Return the entries exactly. Images are not part of the copy.
_ _ _ _
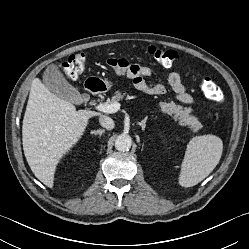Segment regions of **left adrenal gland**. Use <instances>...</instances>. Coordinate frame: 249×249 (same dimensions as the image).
<instances>
[{
    "label": "left adrenal gland",
    "mask_w": 249,
    "mask_h": 249,
    "mask_svg": "<svg viewBox=\"0 0 249 249\" xmlns=\"http://www.w3.org/2000/svg\"><path fill=\"white\" fill-rule=\"evenodd\" d=\"M147 119H148V117L146 116L141 122L138 123L141 126L142 131L145 130Z\"/></svg>",
    "instance_id": "1"
}]
</instances>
_ _ _ _
SOLUTION FOR THIS TASK:
Segment regions of **left adrenal gland**. Use <instances>...</instances>. Coordinate frame: 249×249 (same dimensions as the image).
<instances>
[{
    "label": "left adrenal gland",
    "mask_w": 249,
    "mask_h": 249,
    "mask_svg": "<svg viewBox=\"0 0 249 249\" xmlns=\"http://www.w3.org/2000/svg\"><path fill=\"white\" fill-rule=\"evenodd\" d=\"M147 119H148V117L146 116L141 122L138 123L141 126L142 131L145 130Z\"/></svg>",
    "instance_id": "1"
}]
</instances>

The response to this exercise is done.